── Available records ──
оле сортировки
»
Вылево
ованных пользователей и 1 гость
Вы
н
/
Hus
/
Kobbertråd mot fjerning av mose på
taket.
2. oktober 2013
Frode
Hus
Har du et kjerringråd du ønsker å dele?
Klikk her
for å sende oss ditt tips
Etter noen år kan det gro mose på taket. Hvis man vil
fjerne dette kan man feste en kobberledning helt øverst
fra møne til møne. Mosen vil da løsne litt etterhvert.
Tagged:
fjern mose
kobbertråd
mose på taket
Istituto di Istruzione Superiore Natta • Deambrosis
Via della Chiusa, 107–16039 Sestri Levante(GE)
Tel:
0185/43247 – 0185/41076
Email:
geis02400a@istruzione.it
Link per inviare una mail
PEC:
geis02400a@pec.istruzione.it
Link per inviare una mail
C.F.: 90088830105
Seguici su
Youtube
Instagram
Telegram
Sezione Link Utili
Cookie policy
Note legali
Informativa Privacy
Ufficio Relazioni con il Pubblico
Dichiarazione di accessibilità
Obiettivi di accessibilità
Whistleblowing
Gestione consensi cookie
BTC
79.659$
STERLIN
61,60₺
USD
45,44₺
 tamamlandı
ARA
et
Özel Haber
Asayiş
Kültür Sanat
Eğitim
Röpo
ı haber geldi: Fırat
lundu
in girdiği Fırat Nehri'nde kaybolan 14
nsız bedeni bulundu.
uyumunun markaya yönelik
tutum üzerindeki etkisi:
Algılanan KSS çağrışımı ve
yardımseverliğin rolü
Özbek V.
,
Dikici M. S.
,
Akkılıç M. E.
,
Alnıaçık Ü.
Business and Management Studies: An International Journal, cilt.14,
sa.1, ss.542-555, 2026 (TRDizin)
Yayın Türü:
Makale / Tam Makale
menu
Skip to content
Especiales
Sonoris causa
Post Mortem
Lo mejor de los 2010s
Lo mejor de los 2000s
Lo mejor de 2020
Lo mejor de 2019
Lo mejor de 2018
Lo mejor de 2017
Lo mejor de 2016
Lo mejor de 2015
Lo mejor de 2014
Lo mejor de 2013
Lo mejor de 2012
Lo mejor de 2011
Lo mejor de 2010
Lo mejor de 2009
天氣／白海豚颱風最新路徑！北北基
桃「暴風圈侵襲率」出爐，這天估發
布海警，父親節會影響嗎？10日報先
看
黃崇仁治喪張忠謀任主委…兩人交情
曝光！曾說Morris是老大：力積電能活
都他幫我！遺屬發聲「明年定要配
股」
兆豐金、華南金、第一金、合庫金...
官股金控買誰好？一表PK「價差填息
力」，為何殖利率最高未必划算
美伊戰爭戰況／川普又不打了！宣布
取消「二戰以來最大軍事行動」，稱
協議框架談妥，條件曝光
───
**To do**
Where the string "taket" appears in a line of the listing, copy that line.

**Result of the task**
taket.
Etter noen år kan det gro mose på taket. Hvis man vil
mose på taket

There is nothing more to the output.